Sono tanti gli abiti ispirati ai film iconici che ancora oggi ricordiamo e riconosciamo, che delineano uno stile ben preciso e un’epoca storica molto distintiva. A partire dai vestiti pomposi e preziosi di Via col vento che hanno ispirato tantissimi abiti da sposa per decadi, fino ad arrivare allo stile minimal-chic di Vacanze romane con un semplice foulard in seta annodato al collo, il cinema ha sempre servito su un piatto d’argento tantissimi spunti creativi al mondo della moda.

Come non citare la classe infinita e l’estrema eleganza di Audrey Hepburn fasciata nel suo tubino nero in Colazione da Tiffany? A prima vista può sembrare un look banale; in realtà quell’abito nero, abbinato sapientemente ad una collana di perle al collo e ad uno chignon alto che raccoglie in modo semplice e sofisticato i capelli è diventato uno dei look più iconici del cinema, emulato ancora oggi.

Lo stesso vale per quei look anni ’20, dove, al contrario della sobrietà scura di un semplice tubino nero, imperversano frange, copricapi preziosi, diamanti e gioielli, con bellissimi abiti in stile flapper che richiamano atmosfere festose e party lussuosi tipiche de Il Grande Gatsby. Nel film di Baz Luhrmann, interpretato da Carey Mulligan e Leonardo Di Caprio, invadono la scena modelli di abiti scivolati, rigorosamente oro e argento, piogge di frange e trucco importante per bellissimi outfit  glamour senza tempo.

Questo stile ha influenzato moltissimo anche la moda maschile, in particolare introducendo il completo tre pezzi, composto da giacca, gilet e pantalone. Le giacche slanciano la figura, hanno spalle importanti e una linea aderente e vengono portate con pantaloni con la piega che arriva fino alla vita piuttosto alta, piega che diventerà da qui in poi il simbolo di tutti i pantaloni eleganti.

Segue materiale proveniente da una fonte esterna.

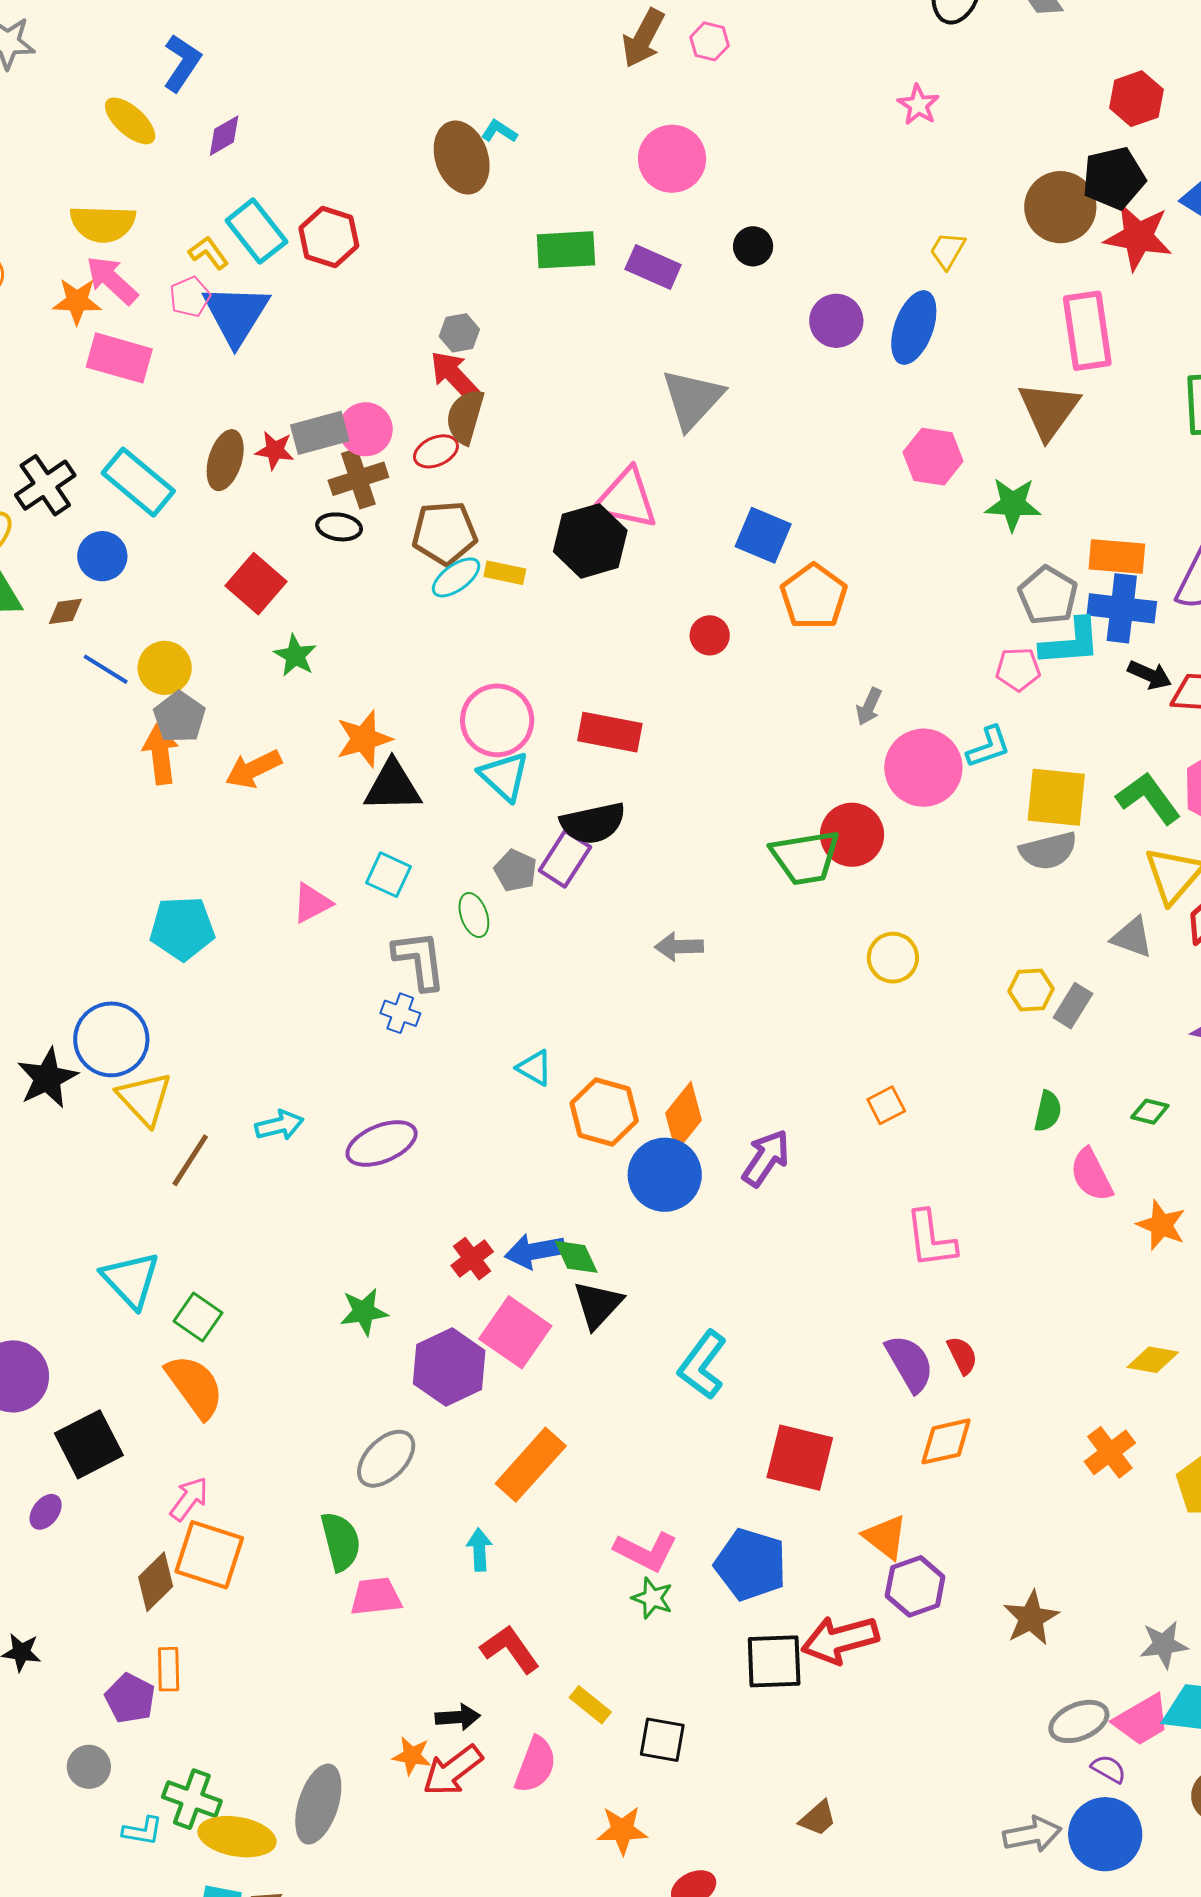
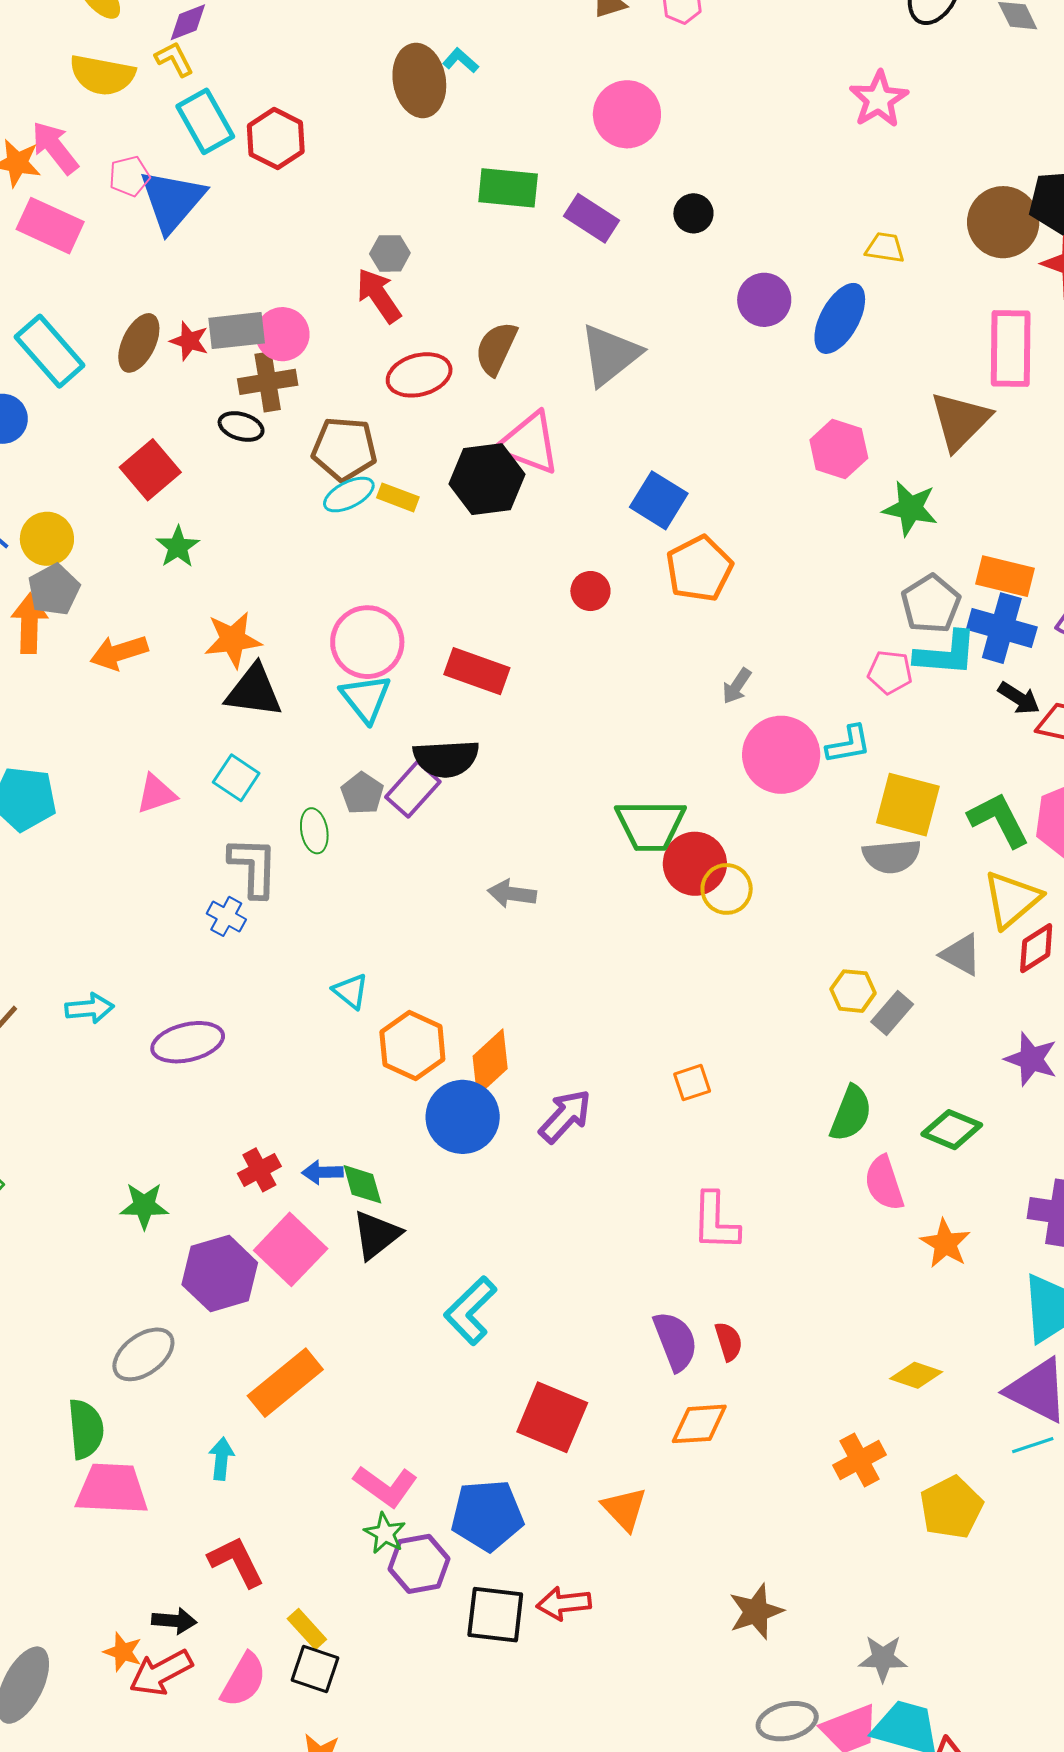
pink star: (918, 105) -> (879, 99), size x1.4
yellow semicircle: (103, 224) -> (102, 75), moved
yellow trapezoid: (948, 250) -> (885, 248), turned 60
yellow L-shape: (209, 253) -> (174, 59), moved
brown semicircle: (465, 417) -> (496, 348), moved
red ellipse: (436, 451) -> (419, 375), moved, size x1.4
red circle: (852, 835) -> (695, 864), moved
yellow circle: (893, 958) -> (727, 889), moved
green semicircle: (1048, 1111) -> (851, 1113), size x1.4
green diamond: (1150, 1112) -> (952, 1130), size x1.5
blue arrow: (535, 1251) -> (322, 1172), size x0.7
blue pentagon: (751, 1565) -> (487, 1515), turned -30
purple hexagon: (915, 1586) -> (419, 1564), moved
pink trapezoid: (376, 1597) -> (112, 1489), size x1.4
red arrow: (840, 1640) -> (564, 1603), size x0.7
black square: (662, 1740) -> (315, 1669), moved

Come non dimenticare anche un classico outfit del cinema anni’90: il vestito a pois indossato da Julia Roberts in Pretty Woman. Questa favola moderna ispirata a Cenerentola che ha fatto sognare moltissime bambine, viene spesso ricordata anche per gli abiti che l’attrice indossa in diversi momenti del film, seppur così diversi tra loro. Oltre all’abito casual anni ’50 senza maniche a pois di seta marrone, appena sopra il ginocchio, indossato da Vivian durante una partita di polo, ricordiamo tutti anche l’iconico vestito rosso della serata dell’Opera, portato con estrema classe in abbinamento a lunghi guanti bianchi di seta.

Infine, citiamo un film cult per molte generazioni, Io e Annie di Woody Allen, dove una giovanissima Diane Keaton, nel ruolo di Annie Hall, sfoggia uno stile androgino che ha ispirato la moda degli anni ‘70 e ’80, in netto contrasto con tutto ciò che abbiamo citato e che riconduce ad uno specifico immaginario femminile del cinema americano in voga all’epoca. Lo stile mannish, caratterizzato da capi maschili da indossare con grande disinvoltura e sensualità, è poi diventato un must per numerosi stilisti, che hanno abbinato una giacca dalla linea semplice con un paio di jeans, e un paio di pantaloni a vita alta con una T-shirt e con delle scarpe stringate basse, per un effetto finale “andro- chic” davvero unico.